### The task
Go through the records below and return each line that has "type" in it.

*** Data Section Begins ***

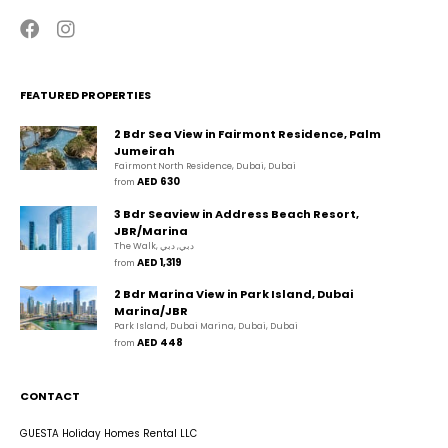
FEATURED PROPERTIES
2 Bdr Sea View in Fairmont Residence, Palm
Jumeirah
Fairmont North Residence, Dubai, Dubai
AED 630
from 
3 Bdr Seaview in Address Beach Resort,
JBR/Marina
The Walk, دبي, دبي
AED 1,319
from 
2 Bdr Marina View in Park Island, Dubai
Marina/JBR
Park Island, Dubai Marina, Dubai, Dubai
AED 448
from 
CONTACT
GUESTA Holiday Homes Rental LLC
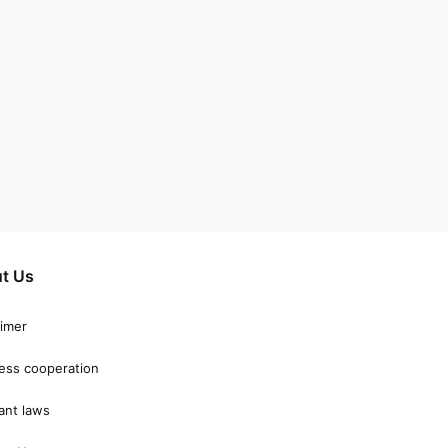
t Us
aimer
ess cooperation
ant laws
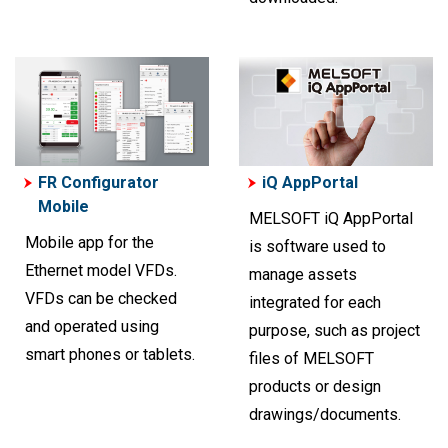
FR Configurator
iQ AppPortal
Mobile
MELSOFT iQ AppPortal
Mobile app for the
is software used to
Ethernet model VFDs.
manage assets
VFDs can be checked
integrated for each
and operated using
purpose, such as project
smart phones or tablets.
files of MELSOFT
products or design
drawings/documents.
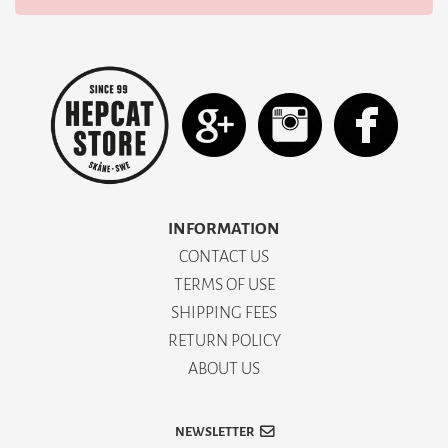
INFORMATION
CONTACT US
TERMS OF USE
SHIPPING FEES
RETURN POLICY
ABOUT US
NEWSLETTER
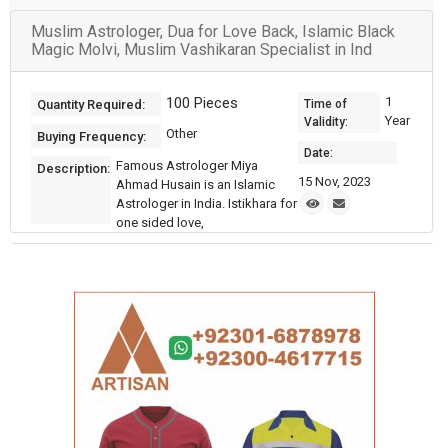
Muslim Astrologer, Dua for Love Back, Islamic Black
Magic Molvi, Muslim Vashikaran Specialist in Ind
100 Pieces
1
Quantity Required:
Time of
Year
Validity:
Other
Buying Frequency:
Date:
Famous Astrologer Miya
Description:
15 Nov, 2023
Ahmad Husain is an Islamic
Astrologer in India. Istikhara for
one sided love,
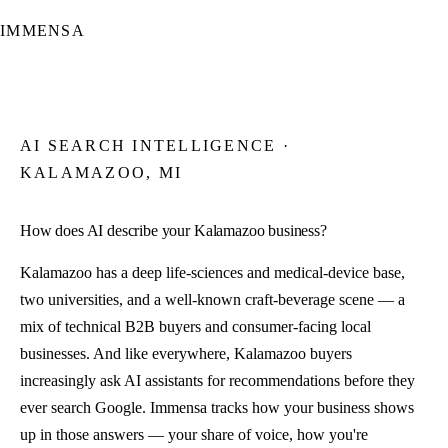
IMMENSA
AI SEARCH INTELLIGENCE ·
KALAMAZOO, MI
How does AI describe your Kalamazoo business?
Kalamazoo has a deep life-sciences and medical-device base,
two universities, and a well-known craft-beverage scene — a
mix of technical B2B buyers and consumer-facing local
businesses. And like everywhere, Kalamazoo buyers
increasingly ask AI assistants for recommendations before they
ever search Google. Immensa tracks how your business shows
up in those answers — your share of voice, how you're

*** Data Section Ends ***
*** Data Section Begins ***

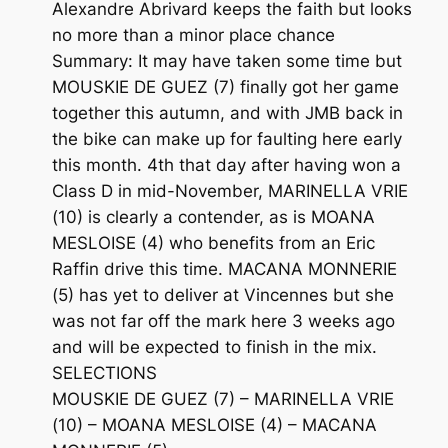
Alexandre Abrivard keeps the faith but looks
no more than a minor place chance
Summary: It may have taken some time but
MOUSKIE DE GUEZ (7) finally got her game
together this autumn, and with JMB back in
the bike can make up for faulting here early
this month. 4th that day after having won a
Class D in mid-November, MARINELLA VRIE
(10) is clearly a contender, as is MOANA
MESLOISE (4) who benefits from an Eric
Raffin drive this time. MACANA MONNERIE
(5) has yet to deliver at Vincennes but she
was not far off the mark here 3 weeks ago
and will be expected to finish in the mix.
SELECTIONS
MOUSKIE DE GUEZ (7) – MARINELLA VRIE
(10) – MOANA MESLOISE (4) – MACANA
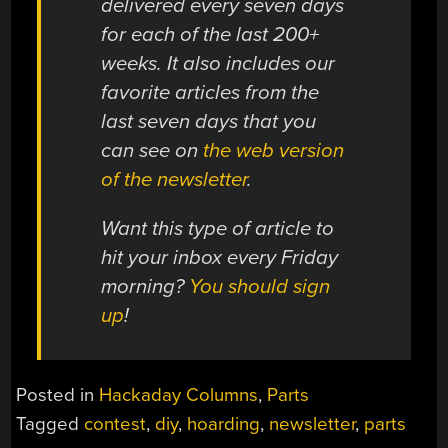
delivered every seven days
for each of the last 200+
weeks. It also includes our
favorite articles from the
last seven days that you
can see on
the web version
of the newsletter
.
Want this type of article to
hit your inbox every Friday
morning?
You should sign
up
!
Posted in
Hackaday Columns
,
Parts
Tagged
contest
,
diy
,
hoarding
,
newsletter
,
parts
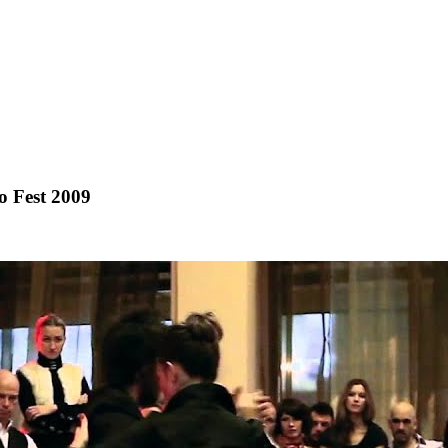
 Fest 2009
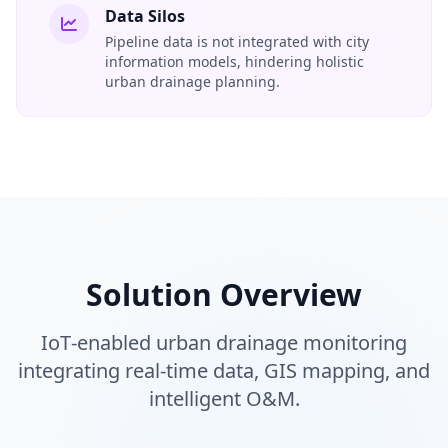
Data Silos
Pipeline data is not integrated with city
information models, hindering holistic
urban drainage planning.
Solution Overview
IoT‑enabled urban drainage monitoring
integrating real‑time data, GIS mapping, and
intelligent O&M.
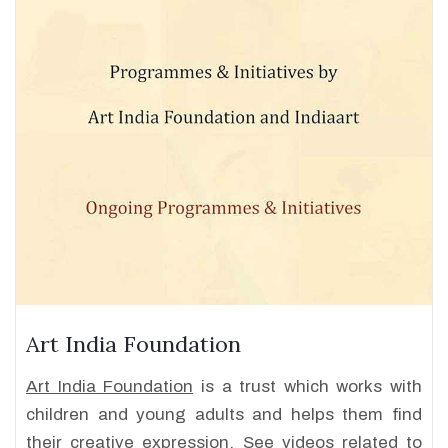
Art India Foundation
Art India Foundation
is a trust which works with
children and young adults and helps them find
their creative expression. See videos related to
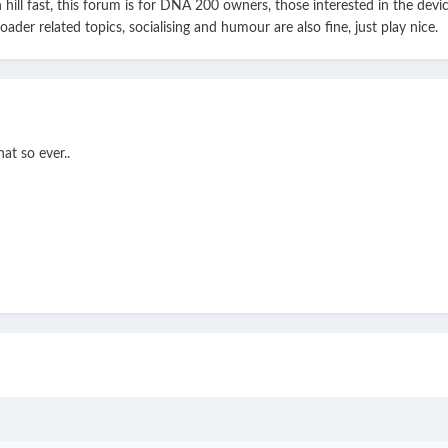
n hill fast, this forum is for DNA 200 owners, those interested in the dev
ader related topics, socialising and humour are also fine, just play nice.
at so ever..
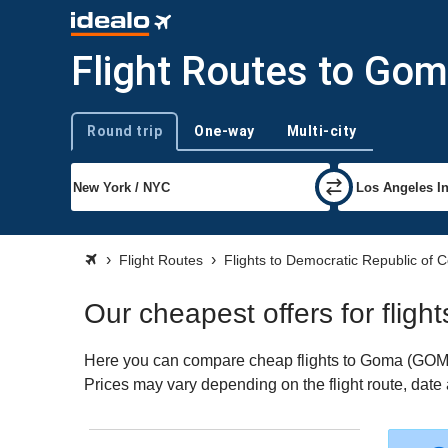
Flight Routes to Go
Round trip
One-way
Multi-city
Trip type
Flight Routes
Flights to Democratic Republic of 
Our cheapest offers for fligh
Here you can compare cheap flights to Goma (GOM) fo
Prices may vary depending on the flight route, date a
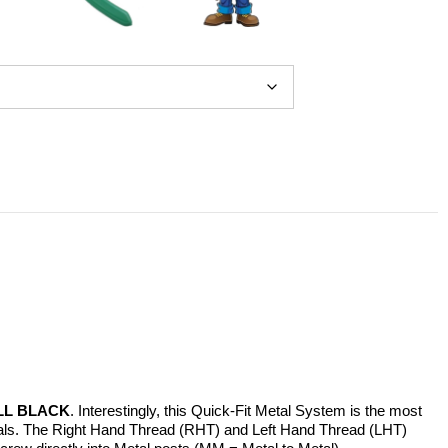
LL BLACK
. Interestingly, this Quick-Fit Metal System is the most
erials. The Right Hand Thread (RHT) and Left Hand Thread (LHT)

*** Data Section Ends ***

### Task output
Want this type of article to
Trip type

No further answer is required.